## What you are asked to do
The response must contain every line from the records below that has "Mode".

## The data

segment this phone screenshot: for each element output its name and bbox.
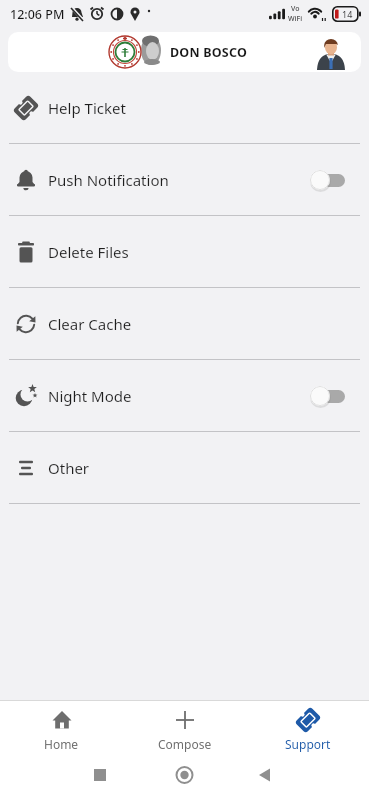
staticText: Clear Cache [48, 314, 132, 334]
button[interactable]: Help Ticket [0, 72, 369, 143]
button[interactable]: Compose [123, 701, 246, 759]
staticText: Night Mode [48, 386, 132, 406]
staticText: 12:06 PM [10, 6, 65, 23]
button[interactable]: Clear Cache [0, 288, 369, 359]
staticText: Help Ticket [48, 98, 126, 118]
button[interactable] [0, 759, 369, 800]
button[interactable]: Home [0, 701, 123, 759]
button[interactable] [310, 385, 345, 407]
button[interactable]: Push Notification [0, 144, 369, 215]
staticText: Vo [291, 4, 300, 14]
staticText: DON BOSCO [170, 44, 248, 61]
staticText: Support [285, 736, 331, 752]
staticText: Compose [158, 736, 212, 752]
staticText: Other [48, 458, 90, 478]
button[interactable]: Delete Files [0, 216, 369, 287]
button[interactable] [310, 169, 345, 191]
staticText: Push Notification [48, 170, 169, 190]
button[interactable]: Night Mode [0, 360, 369, 431]
staticText: Home [44, 736, 79, 752]
staticText: WiFi [288, 14, 303, 24]
button[interactable]: Support [246, 701, 369, 759]
staticText: Delete Files [48, 242, 129, 262]
button[interactable]: DON BOSCO [8, 32, 361, 72]
button[interactable]: Other [0, 432, 369, 503]
staticText: 14 [342, 8, 353, 20]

## Result of the task
staticText: Night Mode [48, 386, 132, 406]
button[interactable]: Night Mode [0, 360, 369, 431]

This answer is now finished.